◆ Your instructions ◆
This task calls for the lines below starting at the one containing "Enlaces Rápidos" and ending at the one containing "MÜŞTERİ MİSİNİZ", repeated exactly with both ends kept and pictures left out.

◆ Data ◆
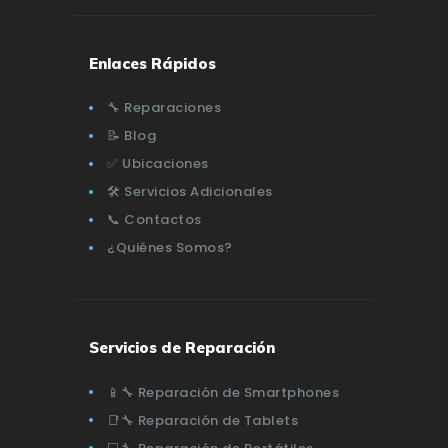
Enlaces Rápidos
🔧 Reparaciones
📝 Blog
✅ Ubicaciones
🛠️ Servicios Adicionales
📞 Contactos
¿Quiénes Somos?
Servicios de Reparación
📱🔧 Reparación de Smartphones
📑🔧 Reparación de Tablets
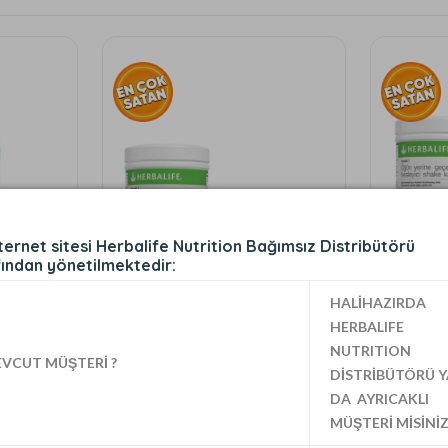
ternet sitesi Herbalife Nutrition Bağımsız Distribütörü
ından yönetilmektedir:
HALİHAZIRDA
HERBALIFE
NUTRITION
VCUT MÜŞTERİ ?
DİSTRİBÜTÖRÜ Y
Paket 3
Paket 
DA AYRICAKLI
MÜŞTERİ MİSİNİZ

...

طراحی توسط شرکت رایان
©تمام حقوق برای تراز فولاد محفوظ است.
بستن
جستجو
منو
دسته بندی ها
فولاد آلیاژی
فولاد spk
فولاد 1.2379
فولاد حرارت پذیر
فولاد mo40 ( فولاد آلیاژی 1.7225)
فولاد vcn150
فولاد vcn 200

◆ Written response ◆
Enlaces Rápidos
🔧 Reparaciones
📝 Blog
✅ Ubicaciones
🛠️ Servicios Adicionales
📞 Contactos
¿Quiénes Somos?
Servicios de Reparación
📱🔧 Reparación de Smartphones
📑🔧 Reparación de Tablets
ternet sitesi Herbalife Nutrition Bağımsız Distribütörü
ından yönetilmektedir:
HALİHAZIRDA
HERBALIFE
NUTRITION
VCUT MÜŞTERİ ?
DİSTRİBÜTÖRÜ Y
Paket 3
Paket 
DA AYRICAKLI
MÜŞTERİ MİSİNİZ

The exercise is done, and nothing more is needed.